After visiting Parramos, we stopped in Jocotenango at another school called Los Patojos. This school works especially with children from the street, ranging in age from 4-20 years old. The school offers the kids a safe and fun environment to learn, and they even teach them things like break-dancing and graffiti-style art to keep them engaged, give them alternative and non-violent ways to express themselves, and keep them off the streets. As it so happened, Friday was the 6th birthday of Los Patojos and they were having a big party! So, later that afternoon Jensen and I returned to the school and met Rafa, one of the brothers of the husband of the new global missions director at church, who works at Los Patojos with his brother and cousin.

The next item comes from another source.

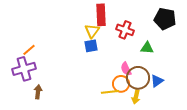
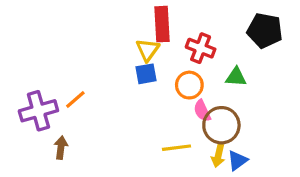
orange line: (29, 50) -> (75, 100), moved
blue triangle: (157, 81) -> (237, 161), moved
orange circle: (121, 84) -> (189, 85), moved

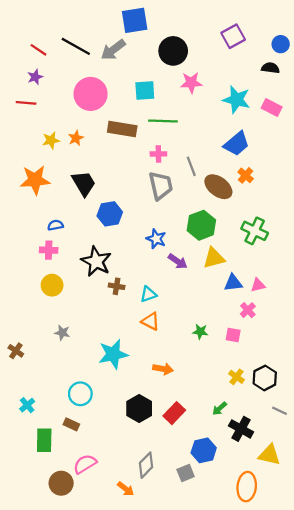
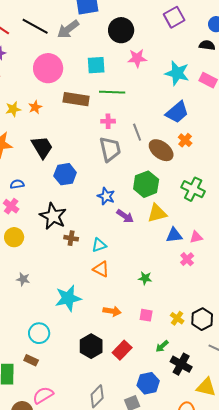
pink cross: (49, 250) -> (11, 206), turned 35
pink square: (233, 335) -> (146, 315), moved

Rafa led us to the school and explained excitedly that in 6 years the school had grown from a group of 3 kids to a group of over 150. The party that afternoon was just for the kids, in celebration of each of them and the gift of their lives. Inside, the walls radiated with noises of celebration and every inch was covered in brightly colored paintings. All of the kids were dressed to the nines, the girls in lovely dresses and the boys in button down shirts and ties (and yes, some also sported gangsta hats) 🙂 There were dance competitions, ranging from break dance to ballroom, and prizes for drawings and spoken word pieces that the students had done. It was such an ambiance of joy, we couldn’t help but smile. One of my favorite images from the afternoon was a sweet little girl who had Down’s Syndrome, sitting on top of the shoulders of one of the teachers and smiling widely at the celebration. After a few hours we left, with an open invitation from Rafa to come back any time. I think we’ll definitely take him up on that offer, too!
At the end of the day I just stand in awe of the ways that God is working. Among people and places who could have many reasons to despair, there is abounding hope, joy and love. The Holy Spirit is alive and moving, and it is incredible to catch just a glimpse of it here!